C'è una Valle d'Aosta che forse non conosciamo abbastanza. Non quella delle piste da sci o dei castelli perfettamente restaurati, ma quella che vive nelle parole, nei versi dimenticati, nelle cronache di pietra e nelle poesie sussurrate in patois. È una valle che ha saputo raccontarsi, secolo dopo secolo, con voci diverse ma tutte radicate nello stesso suolo.

Tutto comincia nel Medioevo, quando i signori di Challant non si accontentavano di dominare la valle con le armi, ma volevano anche lasciare traccia di sé attraverso la scrittura. Pierre Du Bois, nel Quattrocento, compone la Chronique de la maison de Challant, un affresco storico che è insieme memoria e letteratura. E, ancora prima, Bonifacio di Challant fa incidere versi celebrativi sulle pareti del castello di Fénis, come a dire: noi non passiamo, noi restiamo. Sono i primi segnali di una cultura che non vuole svanire.
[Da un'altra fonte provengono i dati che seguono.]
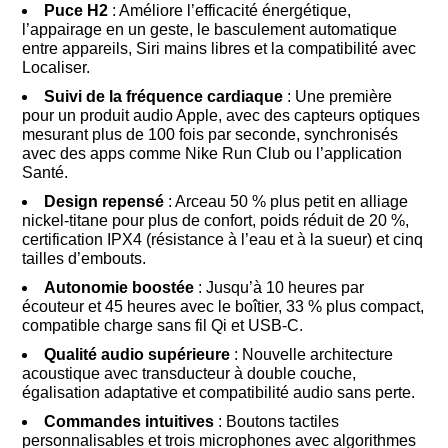
Puce H2
: Améliore l’efficacité énergétique,
l’appairage en un geste, le basculement automatique
entre appareils, Siri mains libres et la compatibilité avec
Localiser.
Suivi de la fréquence cardiaque
: Une première
pour un produit audio Apple, avec des capteurs optiques
mesurant plus de 100 fois par seconde, synchronisés
avec des apps comme Nike Run Club ou l’application
Santé.
Design repensé
: Arceau 50 % plus petit en alliage
nickel-titane pour plus de confort, poids réduit de 20 %,
certification IPX4 (résistance à l’eau et à la sueur) et cinq
tailles d’embouts.
Autonomie boostée
: Jusqu’à 10 heures par
écouteur et 45 heures avec le boîtier, 33 % plus compact,
compatible charge sans fil Qi et USB-C.
Qualité audio supérieure
: Nouvelle architecture
acoustique avec transducteur à double couche,
égalisation adaptative et compatibilité audio sans perte.
Commandes intuitives
: Boutons tactiles
personnalisables et trois microphones avec algorithmes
Ma è nell'Ottocento che accade qualcosa di straordinario. Un bambino valdostano, figlio di contadini, cresce tra i pascoli e le voci del villaggio. Impara il patois sulle ginocchia della madre, quella lingua che sembra troppo piccola, troppo locale per essere presa sul serio. Quel bambino diventa sacerdote e si chiama Jean-Baptiste Cerlogne. Avrebbe potuto dimenticare il dialetto, abbracciare il francese o l'italiano, le lingue della cultura ufficiale. Invece fa l'opposto: trasforma il patois in poesia.

Cerlogne non è un poeta romantico che cerca l'assoluto. È un uomo concreto, che canta la fatica dei montanari, le piccole gioie, le stagioni che scandiscono la vita alpina. Ma, soprattutto, inventa un sistema ortografico per il patois, raccoglie proverbi, fissa sulla carta ciò che rischiava di sciogliersi come neve al disgelo. Con lui, il dialetto non è più solo parlata popolare: diventa lingua letteraria, capace di emozionare e resistere. Cerlogne è il fondatore, il padre della poesia francoprovenzale valdostana, e ancora oggi è impossibile parlare di letteratura valdostana senza partire da lui.

Accanto a lui, nell'Ottocento, si muove Léon-Clément Gérard, poeta e figura di spicco della cultura locale. E, più avanti, nel Novecento, arriva Robert Berton, difensore appassionato della tradizione valdostana, autore di testi che contribuiscono a mantenere viva la memoria culturale della regione. Sono figure diverse, ma accomunate dalla stessa urgenza: dare voce a una terra che rischiava di restare ai margini della grande storia.

Poi c'è chi decide di portare la Valle d'Aosta dentro generi inaspettati. Felice Rolla, per esempio, sceglie il giallo e ambienta un delitto sul ghiacciaio. È un modo diverso di raccontare la montagna: non più solo luogo di memoria e tradizione, ma anche scenario di intrighi, suspense, contemporaneità.

E oggi? Oggi c'è Mauro Caniggia Nicolotti, che non scrive cronache nobiliari né poesie in patois, ma raccoglie qualcosa di altrettanto prezioso: i frammenti di vita quotidiana, gli episodi che illuminano la storia minuta di un paese. I suoi testi sono brevi racconti, aneddoti, ricordi legati alla memoria familiare e al paesaggio valdostano. È come se raccogliesse i fili di un tessuto che altrimenti si sfilaccerebbe. Se Cerlogne salvava la lingua, Caniggia custodisce la memoria di ogni giorno, quella che rischia di perdersi nel ritmo veloce dell'oggi.

La letteratura valdostana è questo: un cerchio di voci che si passano il testimone. Dal Medioevo ai giorni nostri, dal francese al patois, dalla cronaca nobiliare al diario personale. Non è letteratura da salotto o da premio nazionale: è letteratura di resistenza culturale, che nasce dal bisogno profondo di non scomparire, di lasciare traccia, di dire: noi ci siamo, noi abbiamo una voce.

E forse è proprio questo il suo valore più grande. Questi scrittori non sono autori “regionali” nel senso limitante del termine. Sono uomini e donne che hanno trasformato una piccola lingua alpina in un patrimonio culturale vivo, capace di dialogare con la grande tradizione francese e italiana senza perdere la propria identità. Hanno dimostrato che la cultura di un popolo non si misura dalla sua potenza, ma dalla sua capacità di raccontarsi.

Così, quando oggi camminiamo per le strade di un paese valdostano, quando sentiamo risuonare qualche parola in patois, quando leggiamo una targa su un castello, non stiamo solo attraversando un paesaggio. Stiamo attraversando un racconto che continua, pagina dopo pagina, voce dopo voce, da secoli. E che, se lo vogliamo, continuerà ancora.